(The Associated Press circulated the following article by Erik Schelzig on June 29.)
CHARLESTON, W.Va. — A second federal railroad rate case over Central Appalachian coal transportation costs has been settled, Duke Power announced Wednesday.
The agreement between the subsidiary of Charlotte, N.C.-based Duke Energy Corp. and CSX Corp. comes less than a week after a similar agreement with Norfolk Southern Corp.
Duke filed the 2001 complaint with the Surface Transportation Board after the two railroads raised rates from about $10 to $15 per carload of coal from West Virginia, Virginia and Kentucky, costing the utility an extra $45 million to $50 million, spokesman Tom Williams said.
Wednesday’s agreement involves a multiyear transportation contract with Jacksonville, Fla.-based CSX Corp. at levels comparable to 2002 rates, and provides for better access to new coal suppliers. Unlike last week’s settlement with Norfolk Southern, the CSX agreement does not involve a cash payment, Williams said.
“The contract will help keep our rail rates stable and provides economical options for purchases of coal from new sources,” Paul Newton, a Duke Power vice president, said in a release. “Like the recent settlement with Norfolk Southern regarding rail rates, these benefits will be passed on to customers annually.”
Specifics of both railroad settlements were not released.
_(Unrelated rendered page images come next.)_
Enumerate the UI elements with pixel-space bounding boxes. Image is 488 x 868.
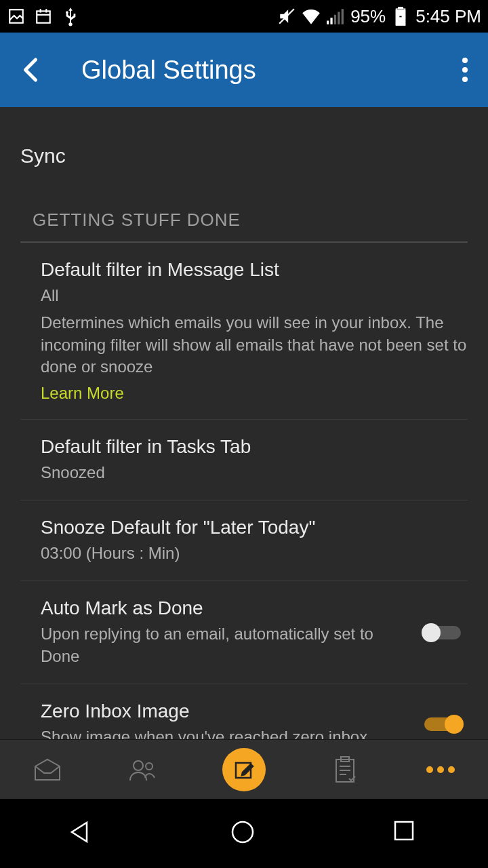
battery-icon [391,7,410,26]
setting-value: 03:00 (Hours : Min) [41,542,468,564]
section-header: GETTING STUFF DONE [20,201,468,243]
usb-icon [61,7,80,26]
app-bar: Global Settings [0,33,488,107]
toggle-auto-mark-done[interactable] [424,626,461,639]
mute-icon [277,7,296,26]
calendar-icon [34,7,53,26]
compose-button[interactable] [222,748,266,791]
learn-more-link[interactable]: Learn More [41,384,124,403]
svg-point-15 [146,763,152,770]
setting-description: Show image when you've reached zero inbo… [41,726,407,739]
setting-title: Default filter in Tasks Tab [41,436,468,458]
setting-snooze-default[interactable]: Snooze Default for "Later Today" 03:00 (… [20,500,468,581]
inbox-tab[interactable] [31,753,64,786]
nav-home-button[interactable] [229,818,259,848]
setting-title: Auto Mark as Done [41,597,407,619]
svg-rect-12 [399,7,403,9]
status-bar: 95% 5:45 PM [0,0,488,33]
setting-description: Determines which emails you will see in … [41,312,468,378]
svg-rect-1 [37,11,50,22]
gallery-icon [7,7,26,26]
setting-title: Snooze Default for "Later Today" [41,517,468,538]
clock-time: 5:45 PM [415,6,481,27]
svg-point-14 [134,761,143,770]
setting-default-filter-tasks[interactable]: Default filter in Tasks Tab Snoozed [20,420,468,500]
android-nav-bar [0,799,488,868]
setting-value: All [41,285,468,307]
back-button[interactable] [14,53,47,87]
svg-marker-22 [72,823,87,842]
setting-sync[interactable]: Sync [20,107,468,201]
wifi-icon [302,7,321,26]
svg-rect-7 [331,18,333,24]
page-title: Global Settings [81,56,256,85]
settings-content: Sync GETTING STUFF DONE Default filter i… [0,107,488,739]
svg-point-23 [232,822,253,842]
setting-title: Zero Inbox Image [41,701,407,722]
bottom-tab-bar [0,739,488,799]
setting-title: Default filter in Message List [41,259,468,281]
svg-rect-24 [395,822,413,840]
signal-icon [326,7,345,26]
setting-description: Upon replying to an email, automatically… [41,623,407,667]
setting-default-filter-messages[interactable]: Default filter in Message List All Deter… [20,243,468,420]
setting-auto-mark-done[interactable]: Auto Mark as Done Upon replying to an em… [20,581,468,684]
svg-rect-10 [342,9,344,24]
overflow-menu-button[interactable] [455,51,474,89]
toggle-zero-inbox-image[interactable] [424,717,461,731]
nav-back-button[interactable] [66,818,96,848]
setting-value: Snoozed [41,462,468,484]
more-tab[interactable] [424,753,457,786]
svg-rect-9 [338,12,340,24]
svg-rect-8 [334,15,336,24]
setting-zero-inbox-image[interactable]: Zero Inbox Image Show image when you've … [20,684,468,739]
battery-percent: 95% [350,6,386,27]
tasks-tab[interactable] [329,753,361,786]
contacts-tab[interactable] [127,753,159,786]
svg-rect-6 [327,21,329,24]
nav-recent-button[interactable] [392,818,422,848]
sync-label: Sync [20,144,66,167]
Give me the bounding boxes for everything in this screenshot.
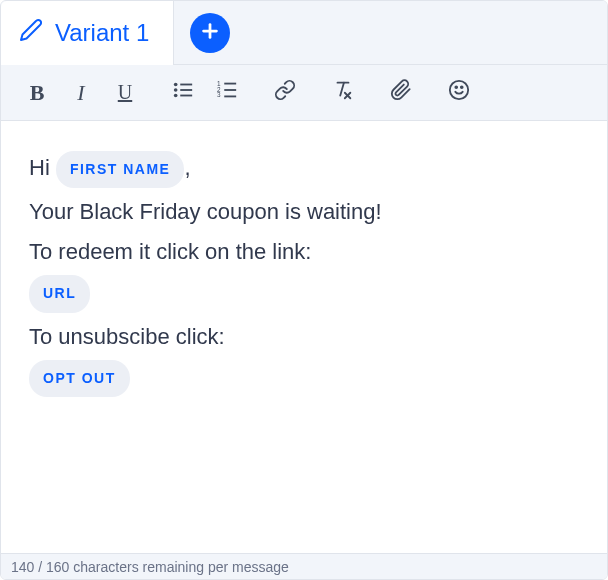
svg-point-16 bbox=[461, 86, 463, 88]
text: Hi bbox=[29, 155, 56, 180]
numbered-list-button[interactable]: 123 bbox=[205, 71, 249, 115]
link-icon bbox=[274, 79, 296, 106]
link-button[interactable] bbox=[263, 71, 307, 115]
svg-rect-7 bbox=[180, 95, 192, 97]
editor-line: Opt Out bbox=[29, 356, 579, 401]
svg-point-2 bbox=[174, 83, 178, 87]
editor-line: URL bbox=[29, 271, 579, 316]
svg-point-15 bbox=[455, 86, 457, 88]
attachment-button[interactable] bbox=[379, 71, 423, 115]
svg-point-3 bbox=[174, 88, 178, 92]
status-bar: 140 / 160 characters remaining per messa… bbox=[1, 553, 607, 579]
bold-button[interactable]: B bbox=[15, 71, 59, 115]
clear-format-icon bbox=[332, 79, 354, 106]
clear-formatting-button[interactable] bbox=[321, 71, 365, 115]
svg-rect-11 bbox=[224, 83, 236, 85]
emoji-button[interactable] bbox=[437, 71, 481, 115]
char-hint: characters remaining per message bbox=[73, 559, 289, 575]
bullet-list-button[interactable] bbox=[161, 71, 205, 115]
bullet-list-icon bbox=[172, 79, 194, 106]
svg-text:3: 3 bbox=[217, 91, 221, 98]
svg-rect-6 bbox=[180, 89, 192, 91]
merge-tag-opt-out[interactable]: Opt Out bbox=[29, 360, 130, 397]
editor-line: Hi First Name, bbox=[29, 147, 579, 192]
svg-rect-5 bbox=[180, 84, 192, 86]
svg-point-14 bbox=[450, 81, 468, 99]
text: , bbox=[184, 155, 190, 180]
tab-bar: Variant 1 bbox=[1, 1, 607, 65]
plus-icon bbox=[199, 20, 221, 46]
pencil-icon bbox=[19, 18, 43, 48]
numbered-list-icon: 123 bbox=[216, 79, 238, 106]
emoji-icon bbox=[448, 79, 470, 106]
merge-tag-first-name[interactable]: First Name bbox=[56, 151, 185, 188]
paperclip-icon bbox=[390, 79, 412, 106]
char-counter: 140 / 160 bbox=[11, 559, 69, 575]
tab-label: Variant 1 bbox=[55, 19, 149, 47]
formatting-toolbar: B I U 123 bbox=[1, 65, 607, 121]
svg-rect-13 bbox=[224, 96, 236, 98]
editor-line: To unsubscibe click: bbox=[29, 317, 579, 357]
tab-variant-1[interactable]: Variant 1 bbox=[1, 1, 174, 65]
editor-line: Your Black Friday coupon is waiting! bbox=[29, 192, 579, 232]
italic-button[interactable]: I bbox=[59, 71, 103, 115]
svg-rect-12 bbox=[224, 89, 236, 91]
message-editor-app: Variant 1 B I U 123 bbox=[0, 0, 608, 580]
merge-tag-url[interactable]: URL bbox=[29, 275, 90, 312]
message-editor[interactable]: Hi First Name, Your Black Friday coupon … bbox=[1, 121, 607, 553]
svg-point-4 bbox=[174, 94, 178, 98]
editor-line: To redeem it click on the link: bbox=[29, 232, 579, 272]
underline-button[interactable]: U bbox=[103, 71, 147, 115]
add-variant-button[interactable] bbox=[190, 13, 230, 53]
Norfolk Southern said its settlement with Duke and Raleigh, N.C.-based Progress Energy Inc. would likely boost this quarter’s income by $24 million, or 6 cents per share.
Norfolk Southern and CSX are the only major railroads serving the coalfields of Central Appalachia, and most mines are only accessed by a single line.
The Surface Transportation Board last year ruled against the utilities’ arguments that the rate hikes were unreasonable. But the board agreed to consider whether the rates were phased in too quickly.
The settlement with the two railroads closes the board’s first “phasing constraint” cases, leaving it unclear how the utilities would have been asked to pay for the hikes had the Surface Transportation Board found that CSX and Norfolk Southern increased the prices too quickly.
In a quarterly filing with the Securities and Exchange Commission, Norfolk Southern said it had been prepared for several payment adjustment rulings on “whether phasing would be ordered retroactively or prospectively or both.”
CSX shares fell 6 cents to close at $43.10 and Duke shares dropped 18 cents to close at $29.58 on the New York Stock Exchange.